Q&A with Guy Primus
Guy Primus is the chief operating officer of Overbrook Entertainment, the film, TV and transmedia production company founded by producer James Lassiter and actor/producer Will Smith. Primus will be giving his keynote presentation at the IIE Annual Conference Monday, May 20.
Tell us about your role and responsibilities as COO of Overbrook Entertainment.
The primary thing that I do is help the co-founders – we call them partners here – execute on their vision. James Lassiter and Will Smith co-founded the business, and Jada Pinkett is another one of the partners. It’s my job to help them execute on how they want to see the business in 10 years and how they want to grow the business. They’re all big thinkers and I’m the guy that helps them get it done. So that’s the primary thing. From there, I manage the staff – we have 30 people here at Overbrook – and coordinate business affairs [including] working with our attorneys and making sure that when we work with a writer that all the i’s are dotted and the t’s are crossed. I work with our business management [team] to make sure all the bills are paid and we get paid on time. And then there’s coordinating business development as well. As you can imagine, the industry is changing pretty rapidly, just like every other industry, so we want to stay on top of things managing business development and strategic investments.
How has your industrial engineering education and experience helped you in your career?
The biggest way is that it’s given me a systems orientation, so understanding how pieces fit together and how those individual pieces really impact the whole – the whole of a company, the whole of a process, the whole of interactions. That’s probably the biggest thing that industrial engineering has done for me.

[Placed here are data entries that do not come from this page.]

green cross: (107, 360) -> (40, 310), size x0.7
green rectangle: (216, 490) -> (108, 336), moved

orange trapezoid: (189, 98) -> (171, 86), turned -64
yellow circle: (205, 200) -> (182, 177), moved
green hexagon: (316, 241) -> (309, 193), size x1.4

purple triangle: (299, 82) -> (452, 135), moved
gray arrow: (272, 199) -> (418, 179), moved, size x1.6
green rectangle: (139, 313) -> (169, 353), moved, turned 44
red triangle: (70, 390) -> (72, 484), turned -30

On a day-to-day basis, there are things like process improvement. Obviously, you want to optimize in industrial engineering wherever you can, and I think that a lot of people think that always has to do with plugging in some mathematical program and coming out with an answer. And what I’ve done is taken the mathematical approach and applied that to a creative industry, so making sure that processes are … running at their peak efficiency. Beyond that there are decision support systems, which was something I was really focused on as a graduate and undergraduate student. I understand how you can create those decision support systems so that when you’re confronted with a challenging situation, you can come out with an answer really quickly.

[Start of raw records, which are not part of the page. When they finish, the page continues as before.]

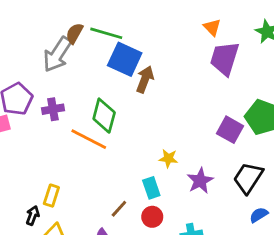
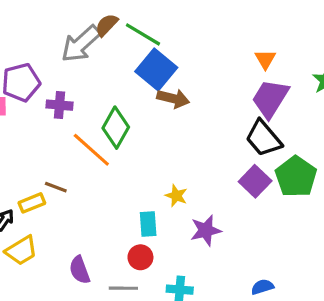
brown arrow: (145, 79) -> (173, 98), turned 68
black trapezoid: (248, 178) -> (264, 138), moved, turned -88
yellow rectangle: (51, 196) -> (32, 203), turned 35
brown line: (119, 209) -> (56, 187), moved, turned 54

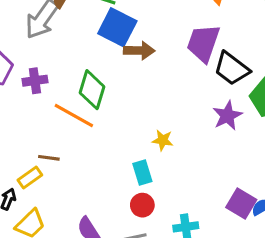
purple trapezoid: (270, 98) -> (203, 43), moved
purple square: (255, 181) -> (241, 204), moved
purple star: (206, 230) -> (227, 116), moved

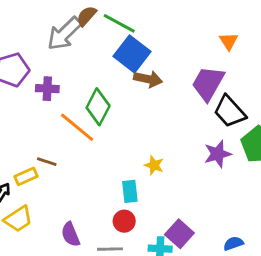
purple square: (241, 204) -> (179, 234), moved

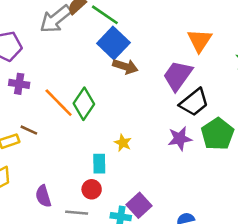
orange triangle: (229, 41) -> (199, 40), size x1.5
purple cross: (47, 89) -> (19, 84), moved
green diamond: (98, 107) -> (84, 104), moved
black trapezoid: (230, 112) -> (194, 102), turned -92

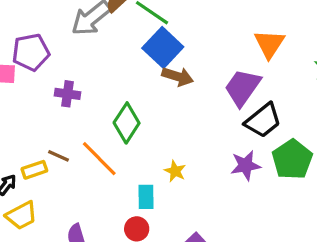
purple cross: (19, 84) -> (67, 94), moved
orange line: (59, 103) -> (99, 159), moved

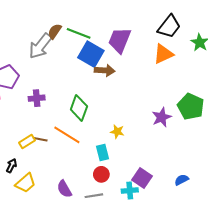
orange triangle: (269, 44) -> (163, 54), moved, turned 45
purple trapezoid: (243, 87) -> (120, 40), moved
black trapezoid: (263, 120) -> (169, 26), moved
yellow rectangle: (34, 170) -> (27, 141), moved

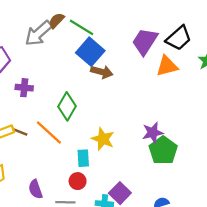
purple trapezoid: (120, 40) -> (145, 41), moved
green pentagon: (191, 106) -> (163, 150), moved
yellow star: (117, 132) -> (103, 139), size x1.5

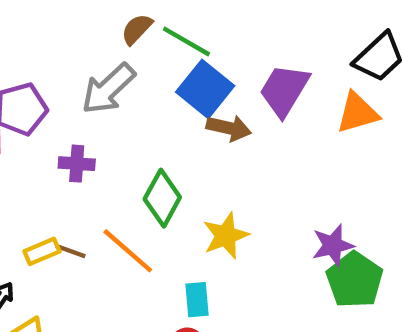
gray arrow: (38, 33) -> (108, 89), moved
purple trapezoid: (145, 41) -> (284, 90), moved
yellow star: (103, 139) -> (226, 236), moved, turned 30

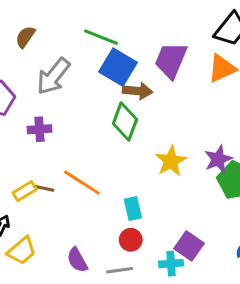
brown semicircle: (137, 29) -> (25, 37), moved
green diamond: (162, 198) -> (125, 122), moved
yellow star: (226, 236) -> (171, 161), moved

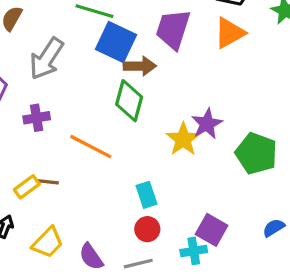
purple star: (218, 159) -> (207, 124), moved
orange line: (82, 183) -> (91, 147), moved
yellow trapezoid: (22, 251) -> (48, 243), moved

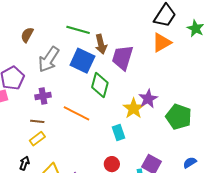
purple trapezoid: (173, 29) -> (123, 58), moved
blue square: (116, 42) -> (82, 61), moved
brown arrow: (140, 66) -> (101, 44), moved, turned 78
brown line: (47, 182) -> (37, 121), moved
cyan rectangle: (146, 195) -> (118, 132), moved

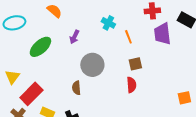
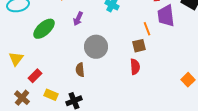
orange line: (128, 37) -> (147, 29), moved
red rectangle: (31, 94) -> (35, 76), size x0.6
orange square: (184, 98) -> (188, 80), turned -32

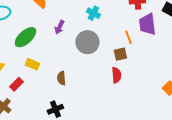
gray circle: (96, 47) -> (87, 42), moved
yellow rectangle: (51, 95) -> (32, 64), moved

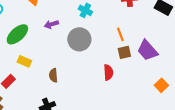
purple trapezoid: (147, 24) -> (147, 50), moved, turned -35
purple arrow: (59, 27) -> (51, 24), turned 48
brown square: (120, 54) -> (124, 52), moved

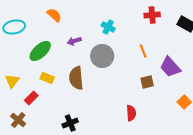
brown square: (124, 52) -> (147, 82), moved
red semicircle: (108, 72) -> (131, 113), moved
brown semicircle: (53, 75) -> (76, 78), moved, size x1.6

The final way is that it has helped me quickly identify the key drivers of any business. I worked as a consultant for five years, and when you implement some industrial engineering philosophies you can quickly – just by spreadsheet analysis or linear program or whatever way you approach the problem – identify what the key drivers of the business are and focus on those things as opposed to worrying about things that don’t have as great an impact on the business.

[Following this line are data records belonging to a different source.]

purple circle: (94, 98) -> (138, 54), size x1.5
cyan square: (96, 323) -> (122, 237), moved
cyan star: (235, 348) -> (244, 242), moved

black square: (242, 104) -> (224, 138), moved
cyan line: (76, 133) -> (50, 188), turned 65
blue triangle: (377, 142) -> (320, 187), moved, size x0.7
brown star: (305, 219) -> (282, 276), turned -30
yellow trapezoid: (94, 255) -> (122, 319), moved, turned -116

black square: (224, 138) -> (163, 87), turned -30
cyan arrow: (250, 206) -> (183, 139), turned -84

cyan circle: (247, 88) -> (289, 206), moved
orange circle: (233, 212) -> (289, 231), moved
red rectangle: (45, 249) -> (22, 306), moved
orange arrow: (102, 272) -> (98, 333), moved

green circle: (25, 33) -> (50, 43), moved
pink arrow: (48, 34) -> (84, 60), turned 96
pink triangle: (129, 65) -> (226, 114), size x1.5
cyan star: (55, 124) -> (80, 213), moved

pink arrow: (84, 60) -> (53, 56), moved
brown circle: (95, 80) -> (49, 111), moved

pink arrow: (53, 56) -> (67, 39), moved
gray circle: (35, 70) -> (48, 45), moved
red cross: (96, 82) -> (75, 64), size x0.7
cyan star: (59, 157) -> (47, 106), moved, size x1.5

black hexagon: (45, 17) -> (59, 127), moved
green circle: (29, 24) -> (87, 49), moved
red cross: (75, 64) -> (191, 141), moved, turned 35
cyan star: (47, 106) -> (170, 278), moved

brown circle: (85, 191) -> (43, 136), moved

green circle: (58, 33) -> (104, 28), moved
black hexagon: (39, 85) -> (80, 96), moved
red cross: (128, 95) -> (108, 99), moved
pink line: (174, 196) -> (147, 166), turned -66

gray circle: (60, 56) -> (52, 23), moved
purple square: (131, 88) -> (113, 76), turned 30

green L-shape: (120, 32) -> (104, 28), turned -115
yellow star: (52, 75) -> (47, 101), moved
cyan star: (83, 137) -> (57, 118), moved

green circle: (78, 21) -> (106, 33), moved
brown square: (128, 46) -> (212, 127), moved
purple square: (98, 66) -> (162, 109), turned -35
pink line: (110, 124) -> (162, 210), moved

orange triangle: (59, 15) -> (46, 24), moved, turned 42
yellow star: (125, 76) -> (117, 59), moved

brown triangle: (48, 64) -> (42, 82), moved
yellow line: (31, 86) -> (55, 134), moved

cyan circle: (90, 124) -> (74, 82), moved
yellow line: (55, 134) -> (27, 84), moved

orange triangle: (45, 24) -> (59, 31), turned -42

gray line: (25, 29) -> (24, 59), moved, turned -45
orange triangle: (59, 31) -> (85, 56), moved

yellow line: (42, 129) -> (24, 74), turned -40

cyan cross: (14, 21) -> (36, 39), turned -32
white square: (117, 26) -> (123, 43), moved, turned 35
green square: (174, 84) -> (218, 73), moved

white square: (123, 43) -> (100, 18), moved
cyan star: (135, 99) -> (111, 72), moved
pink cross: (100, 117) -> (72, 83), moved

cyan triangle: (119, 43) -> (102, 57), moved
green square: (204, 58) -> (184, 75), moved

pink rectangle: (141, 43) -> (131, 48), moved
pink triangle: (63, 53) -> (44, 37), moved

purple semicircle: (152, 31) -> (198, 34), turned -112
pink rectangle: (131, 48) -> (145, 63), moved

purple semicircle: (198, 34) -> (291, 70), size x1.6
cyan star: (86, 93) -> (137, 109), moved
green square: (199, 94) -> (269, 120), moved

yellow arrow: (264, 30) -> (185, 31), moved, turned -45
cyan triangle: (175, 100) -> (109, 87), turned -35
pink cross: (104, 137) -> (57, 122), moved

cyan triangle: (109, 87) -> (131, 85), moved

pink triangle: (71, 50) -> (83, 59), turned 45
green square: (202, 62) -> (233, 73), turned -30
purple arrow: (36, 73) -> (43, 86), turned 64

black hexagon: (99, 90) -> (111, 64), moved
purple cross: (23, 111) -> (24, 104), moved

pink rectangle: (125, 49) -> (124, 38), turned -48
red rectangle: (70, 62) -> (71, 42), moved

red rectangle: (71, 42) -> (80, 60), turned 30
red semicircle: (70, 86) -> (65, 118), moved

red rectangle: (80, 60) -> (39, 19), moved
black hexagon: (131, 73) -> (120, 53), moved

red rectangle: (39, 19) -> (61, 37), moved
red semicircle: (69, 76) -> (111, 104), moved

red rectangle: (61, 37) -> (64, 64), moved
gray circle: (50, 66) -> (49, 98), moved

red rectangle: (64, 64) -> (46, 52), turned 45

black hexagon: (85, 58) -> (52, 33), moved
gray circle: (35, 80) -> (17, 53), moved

I did a project for National Public Radio when I was a consultant. I really rely on the things that I’m good at, and I think a lot of people do that. Fortunately, one of the things I’m good at is analysis, and that’s highly valued in corporate America. [For] NPR, I built this really robust spreadsheet model that had a visual basic front end. And instead of walking into the boardroom and talking to all these station managers and executives at NPR [saying] here are some ideas and thoughts that we had, I could actually tell them, well, if we increase the pricing of “Morning Edition” by X-thousand dollars for these stations based on these criteria, what effect that would have on the public radio system in general. And that was when a light bulb went off for me – when I saw the power of sitting in a boardroom being able to change the variable or parameter, having an answer and then seeing how people responded to that. It really gave me a lot of power.
What do you think about the direction of industrial engineering?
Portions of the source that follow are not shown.